= TASK DIRECTIONS =
All entries are to be copied exactly, with pictures removed.

= SOURCE DATA =

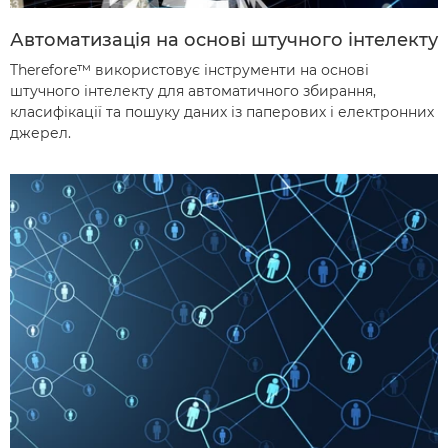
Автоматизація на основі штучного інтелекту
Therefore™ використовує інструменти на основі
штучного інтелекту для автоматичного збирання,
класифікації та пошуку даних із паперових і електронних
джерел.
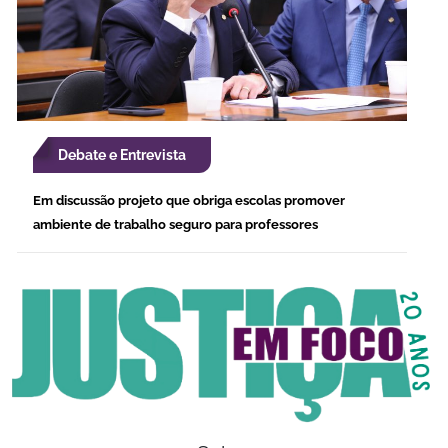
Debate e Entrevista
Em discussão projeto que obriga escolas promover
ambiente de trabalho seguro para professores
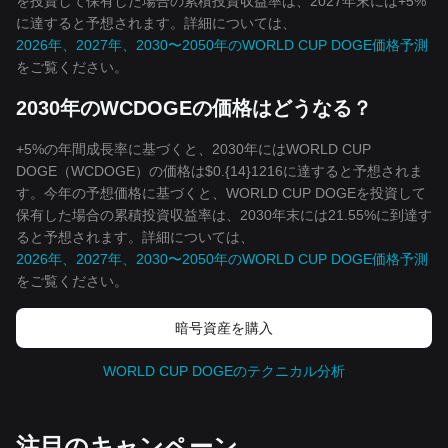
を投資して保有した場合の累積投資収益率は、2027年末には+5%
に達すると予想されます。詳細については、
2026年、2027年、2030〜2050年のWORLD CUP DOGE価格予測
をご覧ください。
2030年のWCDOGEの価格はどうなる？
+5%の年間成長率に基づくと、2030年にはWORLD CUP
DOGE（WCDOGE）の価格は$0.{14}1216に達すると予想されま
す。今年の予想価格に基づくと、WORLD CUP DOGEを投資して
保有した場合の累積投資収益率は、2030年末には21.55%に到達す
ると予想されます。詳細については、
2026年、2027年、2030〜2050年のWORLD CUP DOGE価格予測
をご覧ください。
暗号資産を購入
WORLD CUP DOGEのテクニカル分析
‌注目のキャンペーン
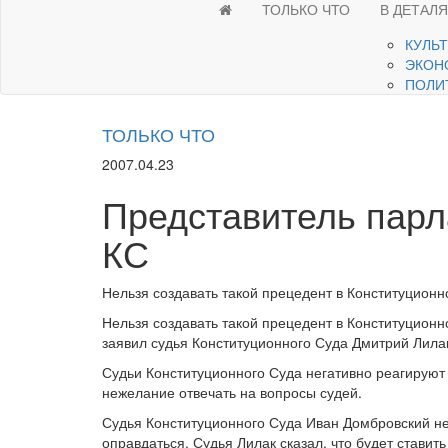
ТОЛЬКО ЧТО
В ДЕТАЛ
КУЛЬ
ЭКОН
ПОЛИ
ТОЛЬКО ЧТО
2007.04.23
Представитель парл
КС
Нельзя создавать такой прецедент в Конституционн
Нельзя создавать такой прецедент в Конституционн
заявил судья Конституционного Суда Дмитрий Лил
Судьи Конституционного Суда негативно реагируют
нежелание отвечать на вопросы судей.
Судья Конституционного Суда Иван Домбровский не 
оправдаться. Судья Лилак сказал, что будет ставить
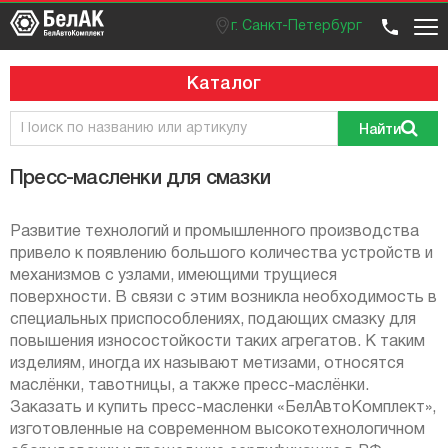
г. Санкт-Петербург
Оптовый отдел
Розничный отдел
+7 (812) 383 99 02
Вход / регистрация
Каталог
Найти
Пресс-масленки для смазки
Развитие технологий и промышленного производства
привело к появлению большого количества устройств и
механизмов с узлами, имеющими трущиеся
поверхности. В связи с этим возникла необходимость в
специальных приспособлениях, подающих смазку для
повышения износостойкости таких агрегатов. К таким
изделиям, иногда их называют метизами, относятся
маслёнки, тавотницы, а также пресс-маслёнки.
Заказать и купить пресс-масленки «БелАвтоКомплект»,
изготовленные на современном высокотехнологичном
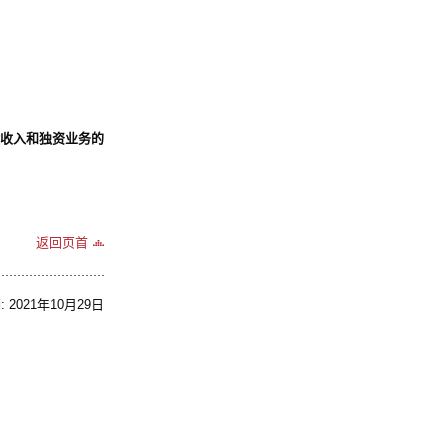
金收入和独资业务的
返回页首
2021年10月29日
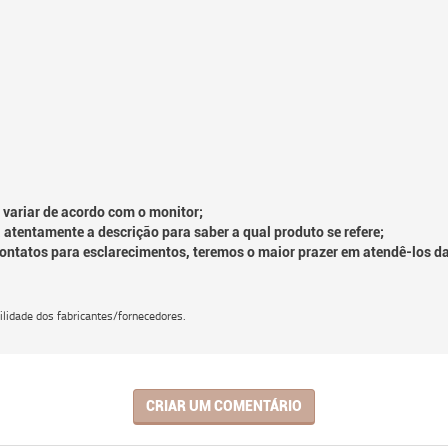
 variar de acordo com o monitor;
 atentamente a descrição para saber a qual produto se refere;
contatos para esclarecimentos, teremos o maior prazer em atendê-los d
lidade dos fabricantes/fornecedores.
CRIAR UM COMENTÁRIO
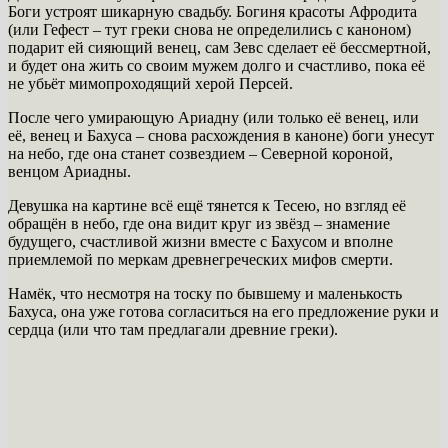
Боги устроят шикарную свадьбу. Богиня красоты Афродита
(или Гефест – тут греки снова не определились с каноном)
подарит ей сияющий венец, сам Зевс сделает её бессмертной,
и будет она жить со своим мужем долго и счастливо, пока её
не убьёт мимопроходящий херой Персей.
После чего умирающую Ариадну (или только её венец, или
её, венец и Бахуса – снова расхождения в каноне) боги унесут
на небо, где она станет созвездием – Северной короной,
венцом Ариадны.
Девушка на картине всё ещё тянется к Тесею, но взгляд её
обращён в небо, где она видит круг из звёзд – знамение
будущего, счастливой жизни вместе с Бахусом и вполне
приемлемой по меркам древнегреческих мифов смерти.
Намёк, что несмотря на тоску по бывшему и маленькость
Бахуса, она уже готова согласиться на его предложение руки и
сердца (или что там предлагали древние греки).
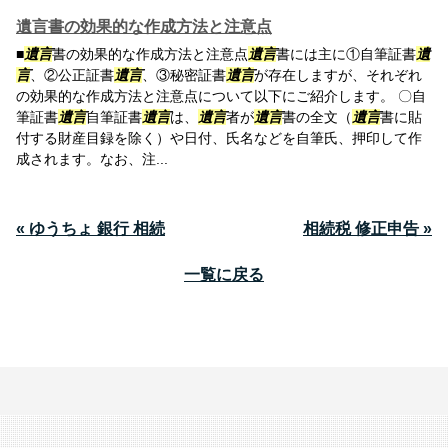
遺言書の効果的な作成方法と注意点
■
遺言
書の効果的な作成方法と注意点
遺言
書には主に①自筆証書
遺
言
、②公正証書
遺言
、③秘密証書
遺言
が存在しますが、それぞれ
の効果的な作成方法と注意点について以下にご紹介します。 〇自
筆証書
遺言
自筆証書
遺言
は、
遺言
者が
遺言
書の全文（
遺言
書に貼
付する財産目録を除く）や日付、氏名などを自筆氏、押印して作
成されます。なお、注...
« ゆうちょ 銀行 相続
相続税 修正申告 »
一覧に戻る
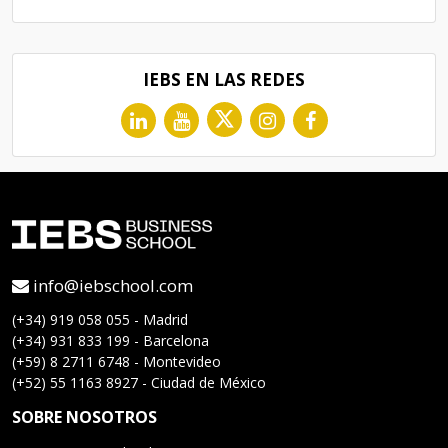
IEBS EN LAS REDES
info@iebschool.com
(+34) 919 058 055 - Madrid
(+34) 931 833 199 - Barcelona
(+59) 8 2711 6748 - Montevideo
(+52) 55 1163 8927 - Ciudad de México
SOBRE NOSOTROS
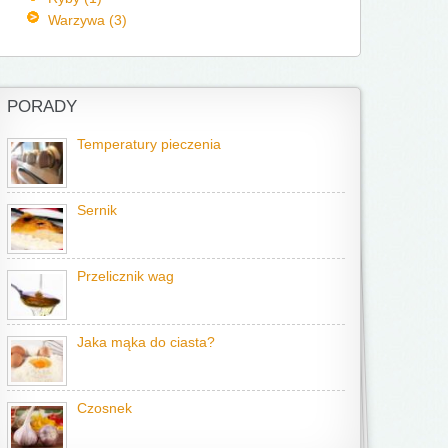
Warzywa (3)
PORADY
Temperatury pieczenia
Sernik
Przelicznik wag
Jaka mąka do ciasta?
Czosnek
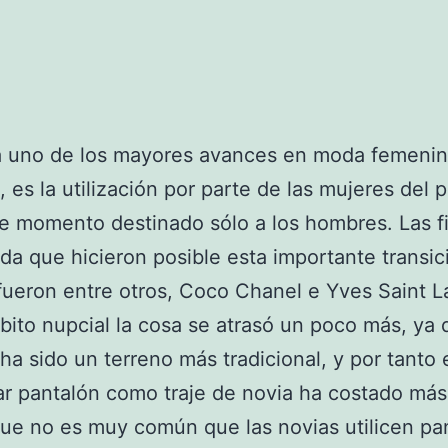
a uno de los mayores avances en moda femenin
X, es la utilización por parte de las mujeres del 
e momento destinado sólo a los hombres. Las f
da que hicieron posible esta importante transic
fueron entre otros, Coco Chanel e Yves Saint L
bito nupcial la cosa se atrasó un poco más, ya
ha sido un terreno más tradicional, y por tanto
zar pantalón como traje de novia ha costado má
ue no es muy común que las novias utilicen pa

= SOLUTION TO THIS PROBLEM =
Автоматизація на основі штучного інтелекту
Therefore™ використовує інструменти на основі
штучного інтелекту для автоматичного збирання,
класифікації та пошуку даних із паперових і електронних
джерел.
Debate e Entrevista
Em discussão projeto que obriga escolas promover
ambiente de trabalho seguro para professores
を投資して保有した場合の累積投資収益率は、2027年末には+5%
に達すると予想されます。詳細については、
2026年、2027年、2030〜2050年のWORLD CUP DOGE価格予測
をご覧ください。
2030年のWCDOGEの価格はどうなる？
+5%の年間成長率に基づくと、2030年にはWORLD CUP
DOGE（WCDOGE）の価格は$0.{14}1216に達すると予想されま
す。今年の予想価格に基づくと、WORLD CUP DOGEを投資して
保有した場合の累積投資収益率は、2030年末には21.55%に到達す
ると予想されます。詳細については、
2026年、2027年、2030〜2050年のWORLD CUP DOGE価格予測
をご覧ください。
暗号資産を購入
WORLD CUP DOGEのテクニカル分析
‌注目のキャンペーン
ТОЛЬКО ЧТО
В ДЕТАЛ
КУЛЬ
ЭКОН
ПОЛИ
ТОЛЬКО ЧТО
2007.04.23
Представитель парл
КС
Нельзя создавать такой прецедент в Конституционн
Нельзя создавать такой прецедент в Конституционн
заявил судья Конституционного Суда Дмитрий Лил
Судьи Конституционного Суда негативно реагируют
нежелание отвечать на вопросы судей.
Судья Конституционного Суда Иван Домбровский не 
оправдаться. Судья Лилак сказал, что будет ставить
г. Санкт-Петербург
Оптовый отдел
Розничный отдел
+7 (812) 383 99 02
Вход / регистрация
Каталог
Найти
Пресс-масленки для смазки
Развитие технологий и промышленного производства
привело к появлению большого количества устройств и
механизмов с узлами, имеющими трущиеся
поверхности. В связи с этим возникла необходимость в
специальных приспособлениях, подающих смазку для
повышения износостойкости таких агрегатов. К таким
изделиям, иногда их называют метизами, относятся
маслёнки, тавотницы, а также пресс-маслёнки.
Заказать и купить пресс-масленки «БелАвтоКомплект»,
изготовленные на современном высокотехнологичном
金收入和独资业务的
返回页首
2021年10月29日
 variar de acordo com o monitor;
 atentamente a descrição para saber a qual produto se refere;
contatos para esclarecimentos, teremos o maior prazer em atendê-los d
lidade dos fabricantes/fornecedores.
CRIAR UM COMENTÁRIO
Боги устроят шикарную свадьбу. Богиня красоты Афродита
(или Гефест – тут греки снова не определились с каноном)
подарит ей сияющий венец, сам Зевс сделает её бессмертной,
и будет она жить со своим мужем долго и счастливо, пока её
не убьёт мимопроходящий херой Персей.
После чего умирающую Ариадну (или только её венец, или
её, венец и Бахуса – снова расхождения в каноне) боги унесут
на небо, где она станет созвездием – Северной короной,
венцом Ариадны.
Девушка на картине всё ещё тянется к Тесею, но взгляд её
обращён в небо, где она видит круг из звёзд – знамение
будущего, счастливой жизни вместе с Бахусом и вполне
приемлемой по меркам древнегреческих мифов смерти.
Намёк, что несмотря на тоску по бывшему и маленькость
Бахуса, она уже готова согласиться на его предложение руки и
сердца (или что там предлагали древние греки).
遺言書の効果的な作成方法と注意点
■
遺言
書の効果的な作成方法と注意点
遺言
書には主に①自筆証書
遺
言
、②公正証書
遺言
、③秘密証書
遺言
が存在しますが、それぞれ
の効果的な作成方法と注意点について以下にご紹介します。 〇自
筆証書
遺言
自筆証書
遺言
は、
遺言
者が
遺言
書の全文（
遺言
書に貼
付する財産目録を除く）や日付、氏名などを自筆氏、押印して作
成されます。なお、注...
« ゆうちょ 銀行 相続
相続税 修正申告 »
一覧に戻る
IEBS EN LAS REDES
info@iebschool.com
(+34) 919 058 055 - Madrid
(+34) 931 833 199 - Barcelona
(+59) 8 2711 6748 - Montevideo
(+52) 55 1163 8927 - Ciudad de México
SOBRE NOSOTROS
Warzywa (3)
PORADY
Temperatury pieczenia
Sernik
Przelicznik wag
Jaka mąka do ciasta?
Czosnek
a uno de los mayores avances en moda femenin
X, es la utilización por parte de las mujeres del 
e momento destinado sólo a los hombres. Las f
da que hicieron posible esta importante transic
fueron entre otros, Coco Chanel e Yves Saint L
bito nupcial la cosa se atrasó un poco más, ya
ha sido un terreno más tradicional, y por tanto
zar pantalón como traje de novia ha costado má
ue no es muy común que las novias utilicen pa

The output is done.